The hull of this model is the GHQ French 74-gun ship of the line L'Achille. I used the Langton brass 74 full scale sail & mast set for it. I actually started this ship back in April this year, but got distracted with life over the spring and summer and to tell the truth, just lost interest in the shipyard. I started working on it again here and there starting the end of September. A couple of days ago I tweaked my back so had to spend some down time which I took advantage of to finish L'Achille.

The following information is taken from the book "The Ships of Trafalgar - The British, French and Spanish Fleets - October 1805":

Designed by Jacques Noel Sane, Achille was laid down at Rochefort and launched in 1802. Her sister ships at Trafalgar were Aigle, Duguay Trouin, Heros, Mont Blanc, Redoubtable, and Scipion. On October 19, 1805 Achille made sail with the rest of Villeneuve's ships, and by 1 p.m. had cleared Cadiz. The next day Achille was place in the second division of Admiral Gravina's observation squadron, which led the entire fleet to the southwest. At 6 p.m. on the 20th Achille signaled Bucentaure (80) that 18 British sail of the line were bearing up on the rear of the column. When Villeneuve ordered the fleet to wear at 8 p.m. on the morning of the 21st, Achille was fourth from the rear fo the combined fleet. Ahead lay San Ildefonso (74), astern Gravina's flagship Principe de Asturias (112).

Achille got into close action at 1:30 p.m. when she maneuvered across the stern of HMS Belleisle (74) firing a broadside into her quarter. She was supported by Aigle (74), San Leandro (74) and San Justo (74). At 3:30 p.m. Achille received a raking broadside through her stern from HMS Swiftsure (74). Swiftsure then drew up on the larboard side and commenced pouring broadsides into Achille. Her starboard side was simultaneously being engaged by HMS Polephemus (64). Her wheel was shot to pieces and she lost her fore yard, main topmast and mizzen mast. Her commander Gabriel Denieport was killed, leaving Lieutenant Cauchard in command. At 4 p.m. HMS Prince (98) ranged up alongside and fired her heavy broadside into Achille, bringing down her main mast. Fire broke out in her fore top setting fire to the sails and rigging. A second broadside from Prince brought the flaming foremast down, destroying the boats in the waist and also smashing the fire engine pump. With little chance of saving his ship, Lieutenant Cauchard ordered the sea cocks to be opened to flood the ship and to jettison anything overboard that would aid those abandoning ship.

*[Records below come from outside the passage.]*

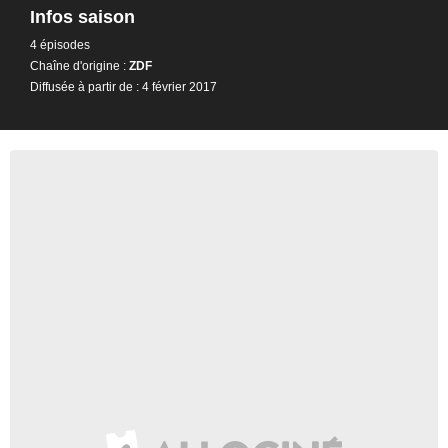
Infos saison
4 épisodes
Chaîne d'origine :
ZDF
Diffusée à partir de : 4 février 2017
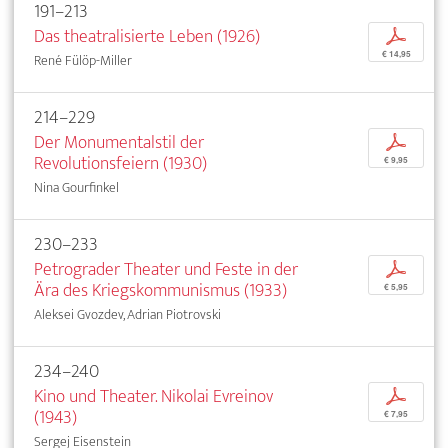
191–213
Das theatralisierte Leben (1926)
p
€ 14,95
René Fülöp-Miller
214–229
Der Monumentalstil der
p
Revolutionsfeiern (1930)
€ 9,95
Nina Gourfinkel
230–233
Petrograder Theater und Feste in der
p
Ära des Kriegskommunismus (1933)
€ 5,95
Aleksei Gvozdev, Adrian Piotrovski
234–240
Kino und Theater. Nikolai Evreinov
p
(1943)
€ 7,95
Sergej Eisenstein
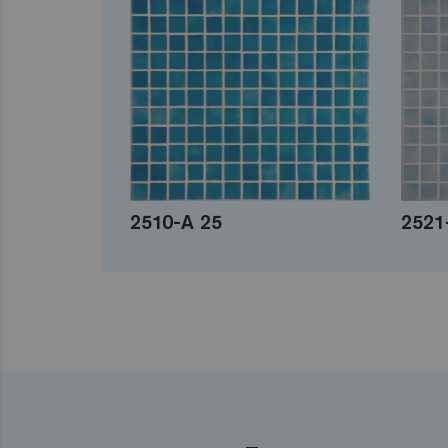
2510-A 25
2521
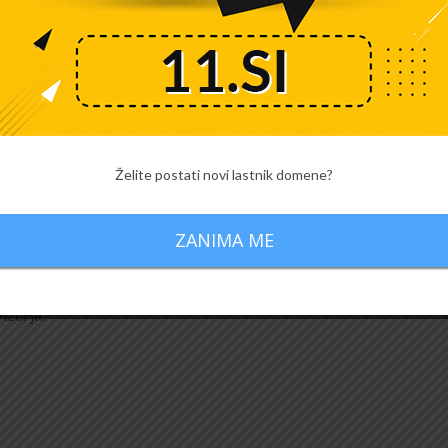
jinski upravljalnik. S pametnim telefonom torej poiščete
ajate ali ugasnete. Chromecast je zgolj posrednik pri
ski upravljalnik.
ačunalnikom ali tablico
Želite postati novi lastnik domene?
 tablici ali prenosnem računalniku. Na računalnik ali
alnik Chrome. Prek Chromove skrite funkcije se povežete
ZANIMA ME
alniški zaslon na televizijskega. Filmov vam tako ni več
ju vašega računalnika, saj vsebino preprosto v nekaj
izorja.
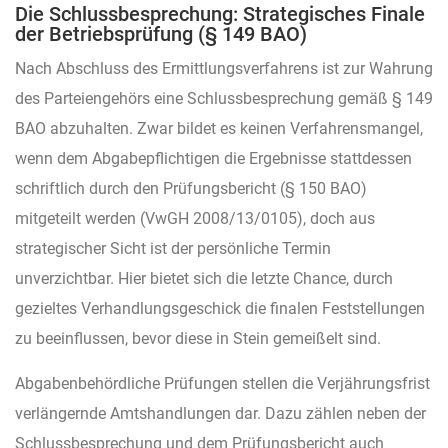
Die Schlussbesprechung: Strategisches Finale
der Betriebsprüfung (§ 149 BAO)
Nach Abschluss des Ermittlungsverfahrens ist zur Wahrung
des Parteiengehörs eine Schlussbesprechung gemäß § 149
BAO abzuhalten. Zwar bildet es keinen Verfahrensmangel,
wenn dem Abgabepflichtigen die Ergebnisse stattdessen
schriftlich durch den Prüfungsbericht (§ 150 BAO)
mitgeteilt werden (VwGH 2008/13/0105), doch aus
strategischer Sicht ist der persönliche Termin
unverzichtbar. Hier bietet sich die letzte Chance, durch
gezieltes Verhandlungsgeschick die finalen Feststellungen
zu beeinflussen, bevor diese in Stein gemeißelt sind.
Abgabenbehördliche Prüfungen stellen die Verjährungsfrist
verlängernde Amtshandlungen dar. Dazu zählen neben der
Schlussbesprechung und dem Prüfungsbericht auch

While all ships hauled off to avoid the imminent explosion when the fire reached Achille's magazines, they lowered their boats to pick up survivors leaping overboard. Inside the inferno a woman named Jeanette, wife of one of Achille's maintopmen, ran from her station in the passage from the fore magazine. With most ladders smashed she found herself trapped. Guns and burning debris were falling through as the planking of the main deck above burnt through. Scrambling over wreckage, overturned guns and dead, Jeanette made her way to the gun room and climbed out through a stern port. Climbing on to the rudder Jeanette found herself being dripped upon by molten lead oozing from the lining of the rudder helm port. Stripping off her cloths she plunged into the water and clung to some wrekage until rescued by one of Pickle's boats. Achille became a blazing inferno and by 5:30 p.m., with a tremendous explosion she blew up.

Ship Stats:
Date launched - 1802
Length of gun deck - 182 ft 6 ins
Extreme breadth - 49 ft 0 ins
Depth in hold - 21 ft 3 ins
Tons burthen - 1929 tons
Complement - 550/600

Single Broadside Weight = 846 pounds
Lower gun deck - 28 x 36 pounders
Upper gun deck - 30 x 18 pounders
Quarter deck - 12 x 8 pounders
Forecastle - 6 x 8 pounders
Poop - 4 or 6 brass howitzers

Friday, October 14, 2016

Scratchbuilding Experiment - Halifax Schooners

My last post I talked about getting the itch to scratch build something. I wanted to see how small I could go and make it still look like a ship. The smallest plan I printed was the 58 foot Halifax schooner. At 1/1200 scale that is 9/16" for the deck.

Halifax Schooner Plans at 1/1200 scale
The next step was to cut out the deck and both left and right profiles, Since there were two sets, I decided to make two with variations. I glued the decks to 1/16" balsa then cut them out with a sharp blade. I used a small file to clean them up. I also cut out and glued a small poop deck to one of the boats. Next step was to glue the profiles to the deck sides.

After they dried I had to cut two stern plates out of some thin card stock. I made them each slightly different. I glued them to the stern of each model. After they dried I colored the hull sides with a sepia marker and painted the bulwarks, rails and decks. As an after thought I cut a coupld of cabins to add to the decks and painted them as well.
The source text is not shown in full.